Brain banking is crucial for translational neuroscience research, providing postmortem brain tissue for research goals outside the scope of animal models. In particular, these specimens provide significant opportunity to advance knowledge of the cellular and molecular pathways that participate in neurological and psychiatric diseases. This is especially true when the biobank’s standard operation includes provision of well-documented demographic and clinical data along with high-quality specimens.
While published examinations of best practices for brain biobanking do exist (including operations, tissue quality markers, and ethical and legal frameworks), establishing a sustainable model for brain banking requires even more. To that end, Palmer-Aronsten et al. (2016) offered a dialogue-opening assessment of current practices and standards in brain banking.1
The research team created a 50-question online survey and invited 60 brain banks from 19 countries to participate. Of these, 24 brain banks from three geographical regions (10 from Europe and the United Kingdom, five from Australasia, and nine from Canada and the United States) responded, reflecting a 40% response rate. The majority (88%) commenced operation prior to 2000.
The researchers report that the participant brain banks’ collection sizes ranged from 150 to 3,000 cases, with a mean of four diagnostic groups collected by each bank. These included neurodegenerative disorders, psychiatric disorders, cerebrovascular disorders, inherited disorders, substance abuse, trauma, central nervous system tumors, metabolic disorders and inflammatory infectious disorders. A substantial 92% of the banks collected control tissue.
Most of the participant banks used preregistration donor programs (79%) and required consent by both the donor and next of kin (63%). Donation sources included donor programs (58%) and autopsy centers (42%), as well as family and specialist referral.
Accompanying data included donor information generally sourced from interviews and questionnaires completed with next of kin or treating physicians. Other potential information sources included medical examiners, police officers and research study coordinators. Collected information included demographics, country of origin, ethnicity, education, marital status, self-care independence, handedness, daily living activities, and diet and exercise.
All participant biobanks collecting postmortem data reported cause of death and postmortem interval. Some also reported systemic pathology (50%), toxicology (29%) and blood alcohol levels (17%). Most also tested cognitive function (75%), including through neuropsychology testing (78%) and questionnaires (67%).
For donor classification, 58% of participating brain banks relied on consensus diagnosis by trained clinicians. Most used validated instruments (68%) and applied the same diagnostic tools to classify both disease and control cases (90%). To define control cases, the majority reported use of neuropathological criteria, including Braak staging (79%), and excluded controls based on suicide (55%) and alcohol consumption (50%) but not smoking (87%).
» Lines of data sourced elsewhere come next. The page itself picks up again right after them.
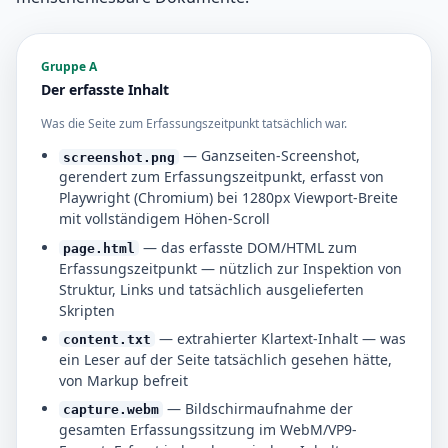
Gruppe A
Der erfasste Inhalt
Was die Seite zum Erfassungszeitpunkt tatsächlich war.
— Ganzseiten-Screenshot,
screenshot.png
gerendert zum Erfassungszeitpunkt, erfasst von
Playwright (Chromium) bei 1280px Viewport-Breite
mit vollständigem Höhen-Scroll
— das erfasste DOM/HTML zum
page.html
Erfassungszeitpunkt — nützlich zur Inspektion von
Struktur, Links und tatsächlich ausgelieferten
Skripten
— extrahierter Klartext-Inhalt — was
content.txt
ein Leser auf der Seite tatsächlich gesehen hätte,
von Markup befreit
— Bildschirmaufnahme der
capture.webm
gesamten Erfassungssitzung im WebM/VP9-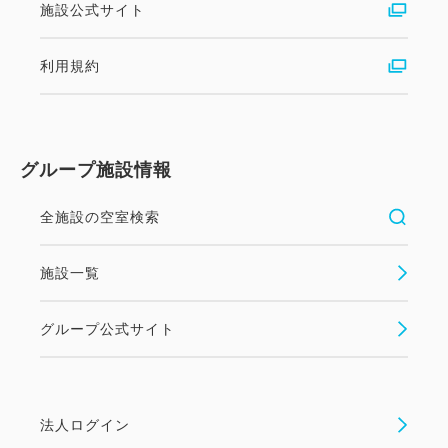
施設公式サイト
利用規約
グループ施設情報
全施設の空室検索
施設一覧
グループ公式サイト
法人ログイン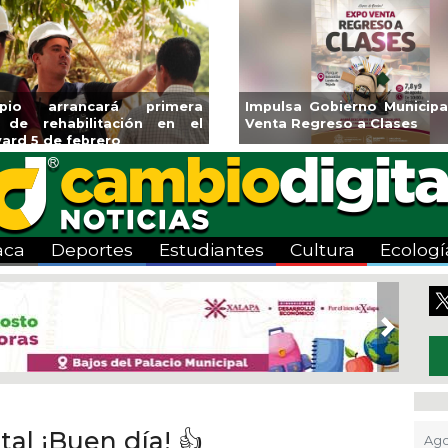
ará CMAS el Programa de
Guarniciones y banquetas 
o durante agosto
colonia El Mango en Pánuc
aca
Deportes
Estudiantes
Cultura
Ecologí
Next
al ¡Buen día! 👍
Ago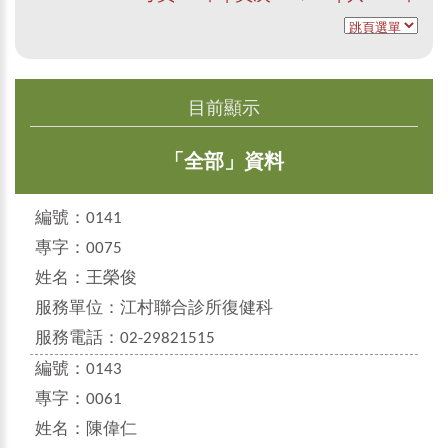
目前顯示
「全部」資料
編號：
0141
專字：
0075
姓名：
王榮俊
服務單位：
江村聯合診所復健科
服務電話：
02-29821515
編號：
0143
專字：
0061
姓名：
陳偉仁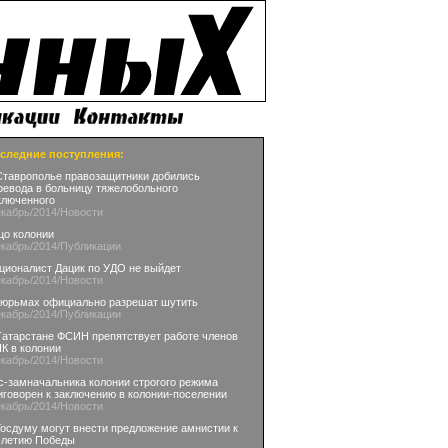
следние поступления:
Ставрополье правозащитники добились
ревода в больницу тяжелобольного
ключенного
екабрь
/2014
/Новости
цо колонии
екабрь
/2014
/Публикации
ционалист Дацик по УДО не выйдет
екабрь
/2014
/Новости
тюрьмах официально разрешат шутить
екабрь
/2014
/Публикации
Татарстане ФСИН препятствует работе членов
К в колонии
екабрь
/2014
/Новости
с-замначальника колонии строгого режима
иговорен к заключению в колонии-поселении
екабрь
/2014
/Новости
Госдуму могут внести предложение амнистии к
-летию Победы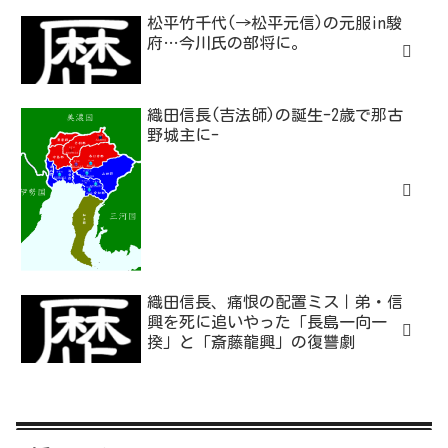
松平竹千代(→松平元信)の元服in駿
府…今川氏の部将に。
織田信長(吉法師)の誕生-2歳で那古
野城主に-
織田信長、痛恨の配置ミス｜弟・信
興を死に追いやった「長島一向一
揆」と「斎藤龍興」の復讐劇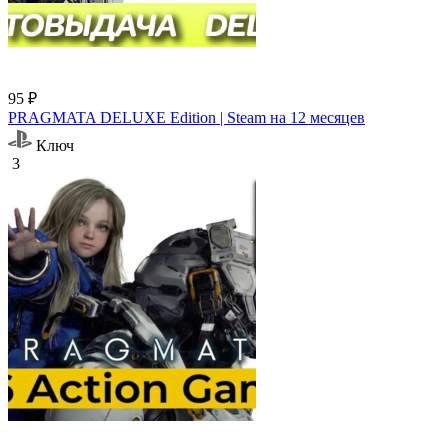
95 ₽
PRAGMATA DELUXE Edition | Steam на 12 месяцев
Ключ
3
For tissue quality markers, the majority of participant brain biobanks (67%) used postmortem interval to assess research suitability. Other measures included RNA integrity (58%), pH (50%), agonal factor (21%) and protein analysis (8%). Generally, cutoff values for RNA Integrity Number (RIN) ranged from greater than 5 to greater than 7, and cutoff values for pH ranged from 5 to 7. Eight (33%) biobanks indicated that the specific cutoff values for tissue quality could vary depending on study design.
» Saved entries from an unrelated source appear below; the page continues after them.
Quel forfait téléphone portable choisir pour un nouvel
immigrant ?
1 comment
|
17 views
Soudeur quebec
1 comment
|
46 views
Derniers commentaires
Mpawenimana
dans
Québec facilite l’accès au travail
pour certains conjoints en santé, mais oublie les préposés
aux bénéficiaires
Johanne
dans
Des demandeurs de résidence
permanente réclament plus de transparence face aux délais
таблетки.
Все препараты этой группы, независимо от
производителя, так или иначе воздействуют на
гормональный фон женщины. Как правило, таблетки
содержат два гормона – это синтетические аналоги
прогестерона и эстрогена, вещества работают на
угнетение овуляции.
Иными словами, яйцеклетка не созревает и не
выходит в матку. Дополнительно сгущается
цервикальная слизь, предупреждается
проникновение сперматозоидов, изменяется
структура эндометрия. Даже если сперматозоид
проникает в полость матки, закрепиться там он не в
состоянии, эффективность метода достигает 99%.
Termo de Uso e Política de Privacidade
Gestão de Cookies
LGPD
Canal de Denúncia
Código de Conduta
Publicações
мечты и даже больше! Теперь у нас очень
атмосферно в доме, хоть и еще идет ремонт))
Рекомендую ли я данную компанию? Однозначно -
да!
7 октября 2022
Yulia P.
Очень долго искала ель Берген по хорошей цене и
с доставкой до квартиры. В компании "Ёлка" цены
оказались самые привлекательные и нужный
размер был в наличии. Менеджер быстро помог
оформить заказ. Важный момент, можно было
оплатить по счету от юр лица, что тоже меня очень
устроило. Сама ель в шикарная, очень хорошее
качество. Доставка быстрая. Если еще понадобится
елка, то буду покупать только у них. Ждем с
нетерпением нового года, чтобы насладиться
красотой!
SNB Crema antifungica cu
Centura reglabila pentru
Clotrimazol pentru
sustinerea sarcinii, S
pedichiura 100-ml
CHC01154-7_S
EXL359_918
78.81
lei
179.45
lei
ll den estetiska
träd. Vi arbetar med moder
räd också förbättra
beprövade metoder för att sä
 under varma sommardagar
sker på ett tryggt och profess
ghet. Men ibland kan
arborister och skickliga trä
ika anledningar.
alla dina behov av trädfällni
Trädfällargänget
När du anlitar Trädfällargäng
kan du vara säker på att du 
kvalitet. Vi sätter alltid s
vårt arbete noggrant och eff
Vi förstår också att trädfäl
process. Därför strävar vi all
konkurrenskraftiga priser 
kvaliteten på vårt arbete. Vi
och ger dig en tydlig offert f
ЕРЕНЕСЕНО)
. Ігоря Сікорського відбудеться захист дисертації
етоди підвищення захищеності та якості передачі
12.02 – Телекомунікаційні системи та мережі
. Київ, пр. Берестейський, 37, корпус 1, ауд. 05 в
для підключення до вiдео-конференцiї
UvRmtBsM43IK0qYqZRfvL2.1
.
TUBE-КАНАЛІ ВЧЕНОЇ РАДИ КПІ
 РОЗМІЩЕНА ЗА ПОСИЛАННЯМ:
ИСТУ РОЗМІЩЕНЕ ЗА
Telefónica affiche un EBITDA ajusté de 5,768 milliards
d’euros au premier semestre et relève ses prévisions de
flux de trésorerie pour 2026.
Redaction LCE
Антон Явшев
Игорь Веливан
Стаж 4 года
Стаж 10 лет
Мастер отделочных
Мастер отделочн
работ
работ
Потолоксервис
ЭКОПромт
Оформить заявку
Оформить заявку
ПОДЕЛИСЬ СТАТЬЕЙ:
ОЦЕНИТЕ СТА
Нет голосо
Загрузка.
When it came to cohorts, most reported that matching determinations were based on the requirements of the research project and/or tissue quality (73%), and fewer focused on standardized age range or gender (52%) for matching. The majority of participant brain banks scored collaboration with other banks as very or extremely important (74%) and indicated classification standardization as a high priority (70%).
Finally, the range for full-time staff members was zero to 15, with a mean of five. Participants biobanks also reported a range of zero to 10 for clinical assessment staff (mean of three, with 29% specifying psychiatrists in this position) and one to six for neuropathological assessment staff (mean of two, with 79% specifying neuropathologists in this position).
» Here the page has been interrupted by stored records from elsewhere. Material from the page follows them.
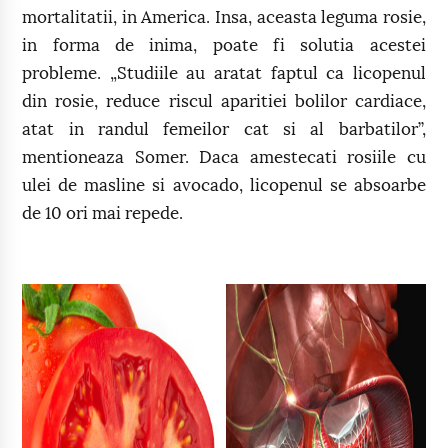
mortalitatii, in America. Insa, aceasta leguma rosie,
in forma de inima, poate fi solutia acestei
probleme. „Studiile au aratat faptul ca licopenul
din rosie, reduce riscul aparitiei bolilor cardiace,
atat in randul femeilor cat si al barbatilor”,
mentioneaza Somer. Daca amestecati rosiile cu
ulei de masline si avocado, licopenul se absoarbe
de 10 ori mai repede.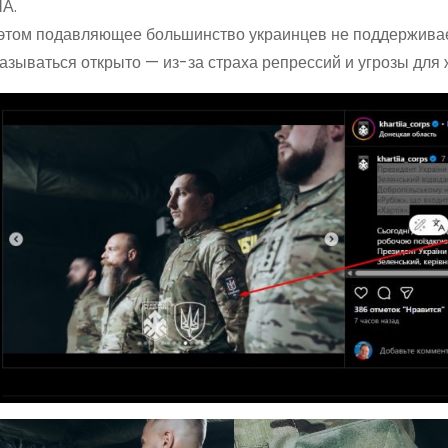
А.
этом подавляющее большинство украинцев не поддерживае
азываться открыто — из-за страха репрессий и угрозы для 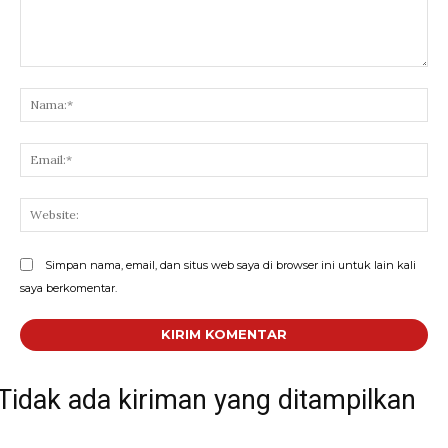
Komentar:
Na
Ema
Web
Simpan nama, email, dan situs web saya di browser ini untuk lain kali
saya berkomentar.
Tidak ada kiriman yang ditampilkan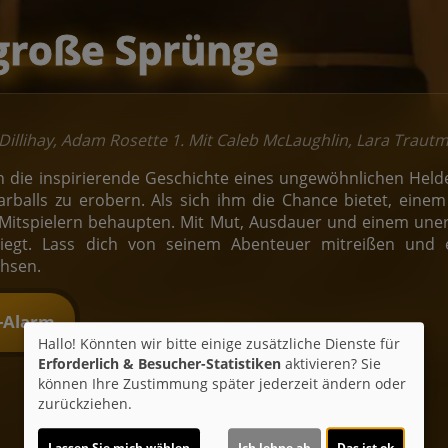
 große Sprünge
 Dillihay, Adam Rosette 1. Mit Caleb McLaughlin, Lara Traut
n die inspirierende Geschichte eines ungewöhnlichen Helden
rballs zu erobern. Als sich ihm die Chance bietet, eine
Mitspielern behaupten. Mit Mut, Ausdauer und einem uners
iegt. Lass dich von seinem Abenteuer mitreißen und e
hsen.
t-Alarm
Hallo! Könnten wir bitte einige zusätzliche Dienste für
Erforderlich & Besucher-Statistiken
aktivieren? Sie
können Ihre Zustimmung später jederzeit ändern oder
zurückziehen.
Lassen Sie mich wählen
Ich lehne ab
Das ist ok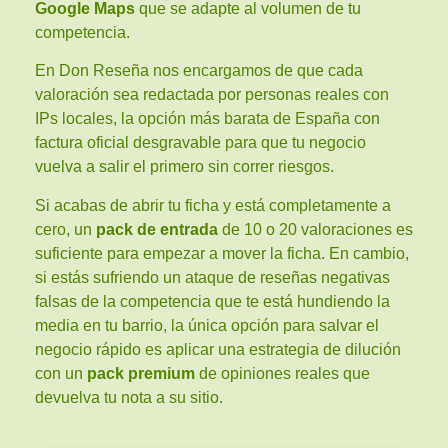
Google Maps
que se adapte al volumen de tu
competencia.
En Don Reseña nos encargamos de que cada
valoración sea redactada por personas reales con
IPs locales, la opción más barata de España con
factura oficial desgravable para que tu negocio
vuelva a salir el primero sin correr riesgos.
Si acabas de abrir tu ficha y está completamente a
cero, un
pack de entrada
de 10 o 20 valoraciones es
suficiente para empezar a mover la ficha. En cambio,
si estás sufriendo un ataque de reseñas negativas
falsas de la competencia que te está hundiendo la
media en tu barrio, la única opción para salvar el
negocio rápido es aplicar una estrategia de dilución
con un
pack premium
de opiniones reales que
devuelva tu nota a su sitio.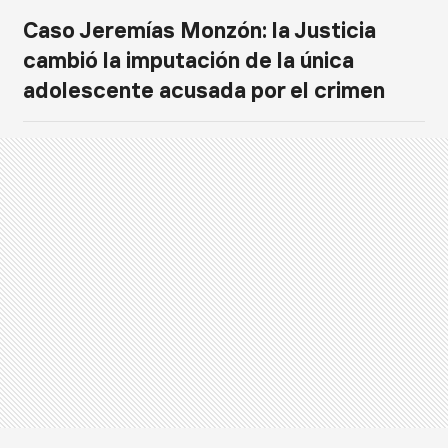
Caso Jeremías Monzón: la Justicia
cambió la imputación de la única
adolescente acusada por el crimen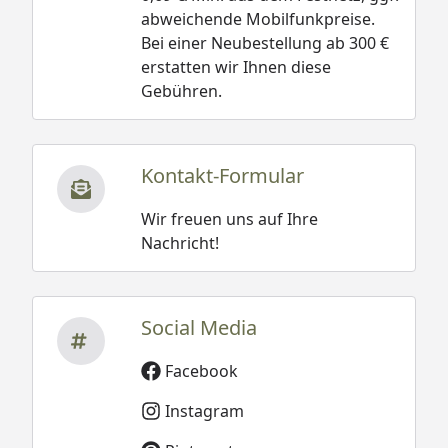
abweichende Mobilfunkpreise.
Bei einer Neubestellung ab 300 €
erstatten wir Ihnen diese
*max. Dachlast; ** relevante Schneelast auf dem
Gebühren.
Boden nach DIN 1055 / EN1991, Teil 1-4
Kontakt-Formular
Wir freuen uns auf Ihre
Schneelasten
/Windlast
Nachricht!
Der Aufbau des Carports ist in Windlastzone 3 und
4 nicht zulässig (
Windzonenkarte
).
Social Media
Die einzelnen XIMAX Design-Carports werden in
Facebook
verschiedenen Schneelastversionen angeboten,
um den regional unterschiedlichen Anforderungen
Instagram
gerecht zu werden. Dabei bedeutet der Wert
Palmer-Aronsten et al. offer this data as a review of current practices in brain biobanking. They intend this review to serve as an opening for conversations on standardization of best practices and industry collaboration for the purpose of establishing a sustainable model, ultimately benefiting neuroscience research.
1. Palmer-Aronsten, B., et al. (2016) “An international survey of brain banking operation and characterization practices,” Biopreservation and Biobanking [Epub ahead of print], doi: 10.1089/bio.2016.0003.